Kansas/Arizona Recap

While the beat writers turn to the record books to put last night's offensive ineptitude into temporal perspective, I'll just look back at my pre-season post that identified eight areas of concern for the 2005-06 season.

1) Ball-handling: I assume that teams who turn the ball over on 37% of their possessions have a winning percentage somewhere near zero. When you consider that other 63% of the possessions include CJ Giles and Brandon Rush losing the ball while going up for dunk attempts, Christian Moody struggling to control some of the rare aggressive, accurate passes, and Brandon Rush repeatedly trying to beat Hassan Adams off the dribble, you could argue that the ball-handling looked even worse than the box score indicates.

2) Interior scoring: Sasha Kaun is clearly much improved in his ability to get post position, catch the ball, and make an agressive move. He did not, however, do anything with his back to the basket. CJ Giles attempted a couple of post moves (again, an improvement over last year) but couldn't finish. Giles didn't get to the line, either. Their was some contact on a couple of his shot attempts, but, as he'll likely be shooting over opponents most of the year, he'll need to finish better rather than hope to get calls. Giles and Kaun each made a nice pass from the elbow on backdoor cuts which lead to easy baskets on two of the rare occassions when Kansas ran their half-court sets.

3) Perimeter scoring: The perimeter shooting was terrible. I don't how much blame to assign to the ability of the shooters and how much to the general inability to create good shots of any kind.

4) Offensive rebounding: Kansas rebounded 43% of their missed shots. Kaun led the way with four offensive rebounds in 22 minutes. Christian Moody made his lone positive contribution with a couple of tap-ins. If the Jayhawks can keep their offensive rebounding rate around 40%, it will help make up for their other, obvious shortcomings.

5) Ball pressure: I'd like to see a little more basketball before commenting definitively on the defense. Arizona looked plenty dreadful on offense themselves, struggling to score unless Kansas gave them the ball and an open path to the basket. Thus, I hesitate to give too much credit for Arizona's 31.6 eFG% or 21.2 TO% to the young Jayhawks. Their effort looked solid, but they were obviously trying hard when they had the ball as well, but to little purpose. I was surprised to see Micah Downs effectively guard Chris Rodgers for a couple of possessions.

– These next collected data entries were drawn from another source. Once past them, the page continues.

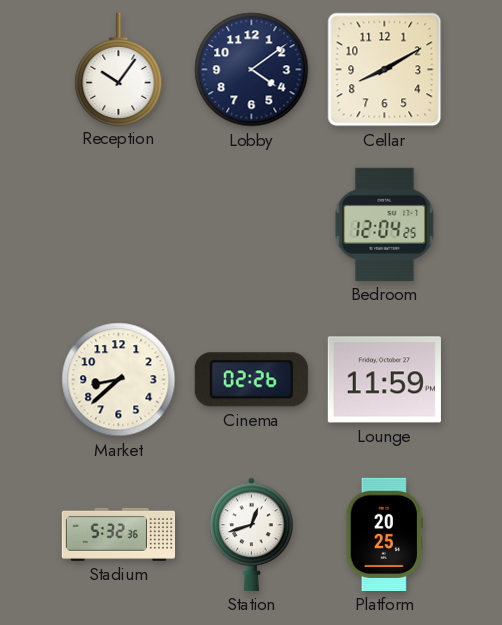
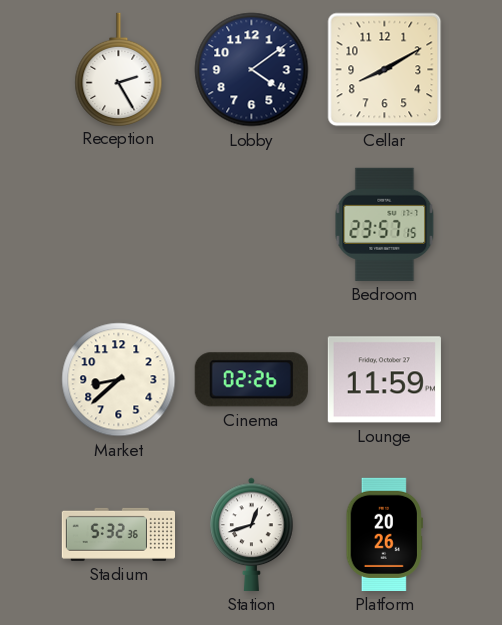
Reception: 10:06 -> 2:25
Bedroom: 12:04 -> 23:57
Platform: 20:25 -> 20:26
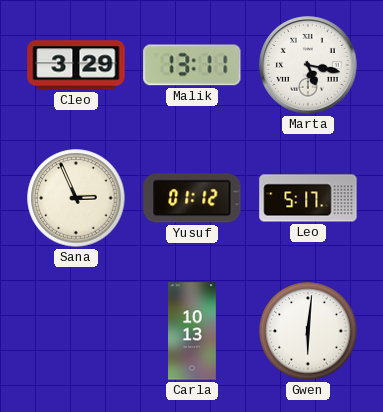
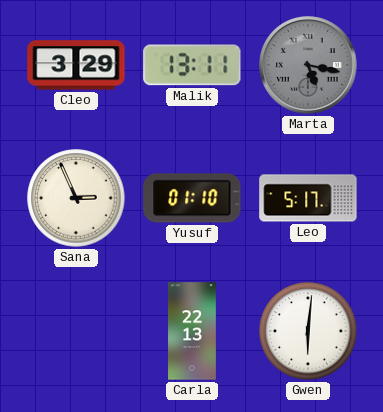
Marta dial: white -> grey
Yusuf: 01:12 -> 01:10
Carla: 10:13 -> 22:13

6) Off-the-ball pressure: Arizona, the players content to challenge the Jayhawks off the dirbble throughout the game, didn't challenge Kansas's team defense much. A point of concern for Kansas fans: Arizona's free throw rate in this game was about the same as Kansas's against Idaho St.

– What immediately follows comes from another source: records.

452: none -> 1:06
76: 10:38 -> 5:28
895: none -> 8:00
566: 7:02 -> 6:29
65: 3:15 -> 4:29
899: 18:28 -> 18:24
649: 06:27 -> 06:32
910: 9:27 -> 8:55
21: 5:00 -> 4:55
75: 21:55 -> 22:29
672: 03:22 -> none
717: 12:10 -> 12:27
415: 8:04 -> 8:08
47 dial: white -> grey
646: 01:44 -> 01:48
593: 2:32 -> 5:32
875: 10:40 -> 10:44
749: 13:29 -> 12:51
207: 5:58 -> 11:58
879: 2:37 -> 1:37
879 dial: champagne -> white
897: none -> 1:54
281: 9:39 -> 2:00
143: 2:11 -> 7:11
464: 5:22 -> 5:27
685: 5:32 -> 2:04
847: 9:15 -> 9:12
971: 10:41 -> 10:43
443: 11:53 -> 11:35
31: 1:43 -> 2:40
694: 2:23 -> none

7) Shot blocking: Not a huge factor in this game as Arizona showed little interest in getting into the paint in their half-court offense. Giles blocked 3 shots in 27 minutes and Julian Wright 2 in 22 minutes.

8) Defensive rebounding: Kansas only rebounded 52.4% of Arizona's misses. That's an embarassingly small number for any team, much less one that starts two centers and features a number of young, athletic players. When Giles goes for the block only Rush seems aware enough at this point to react to this and block someone out. Kaun looks like he's limited toi rebounding one spot right now and Moody continued last year's poor performance on the defensive glass. On an encouraging note, Russell Robinson grabbed 3 defensive rebounds, at least momentarily giving hope that he's not constitutionally opposed to rebounding.